For the children of Juda have wrought evil before me, saith the Lord; they have set their abominations in the house on which my name is called, to defile it.
31 Ze hebben ook op de offerhoogte in het Ben-Hinnom-dal de Tófet gebouwd, om hun zonen en dochters te verbranden; wat Ik dan toch zeker niet heb geboden, en Mij nooit in de gedachte is gekomen.
And they have built the altar of Tapheth, which is in the valley of the son of Ennom, to burn their sons and their daughters with fire; which I did not command them [to do], neither did I design it in my heart.
32 Daarom zullen de dagen komen, spreekt Jahweh, dat men niet meer van Tófet zal spreken of van het Ben-Hinnom-dal; maar men zal het "Moord-dal" noemen, en in de Tófet begraven bij gebrek aan plaats.
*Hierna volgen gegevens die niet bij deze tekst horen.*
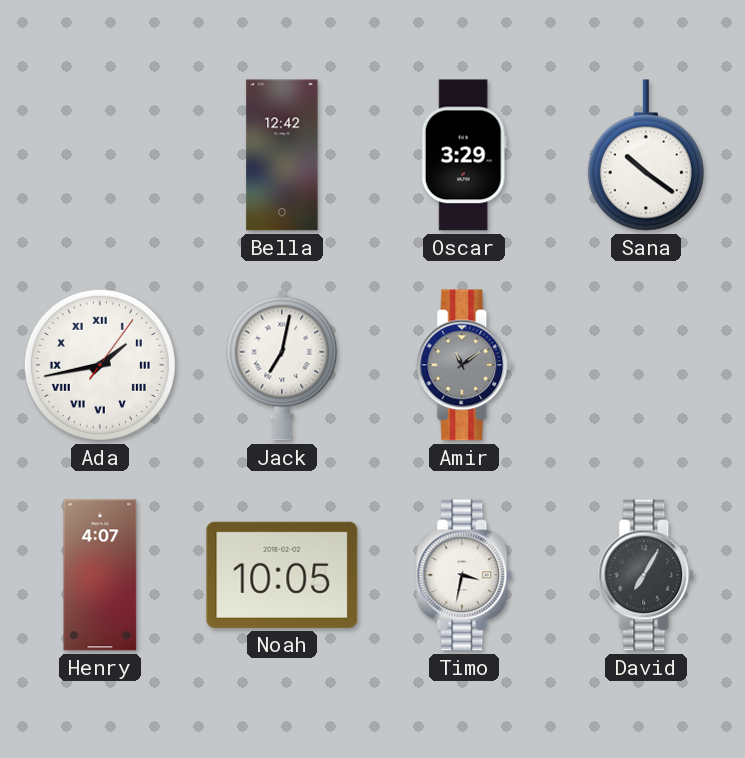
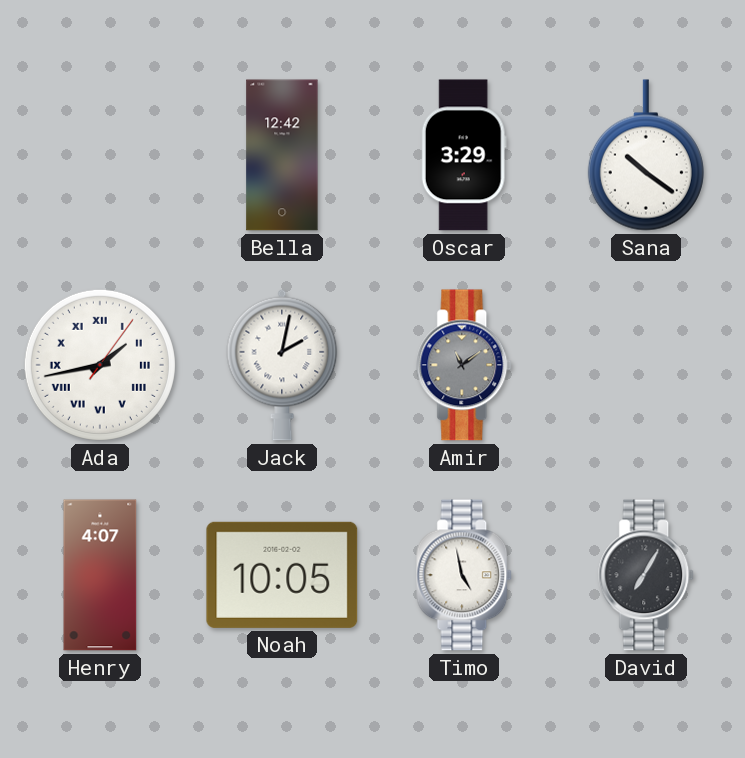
Jack: 7:02 -> 2:02
Timo: 3:32 -> 4:58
Therefore, behold, the days come, saith the Lord, when they shall no more say, The altar of Tapheth, and the valley of the son of Ennom, but, The valley of the slain; and they shall bury in Tapheth, for want of room.
33 Dan zullen de lijken van dit volk het aas zijn voor de vogels uit de lucht en voor de beesten op aarde, en niemand zal ze verjagen.
And the dead bodies of this people shall be for food to the birds of the sky, and to the wild beasts of the earth; and there shall be none to drive [them] away.
34 Dan zal Ik in de steden van Juda en in Jerusalems straten de kreten van vreugde en blijdschap verstommen, de jubel van bruidegom, de jubel der bruid; want het hele land zal een wildernis zijn!
And I will destroy out of the cities of Juda, and the streets of Jerusalem, the voice of them that make merry, and the voice of them that rejoice, the voice of the bridegroom, and the voice of the bride; for the whole land shall become a desolation.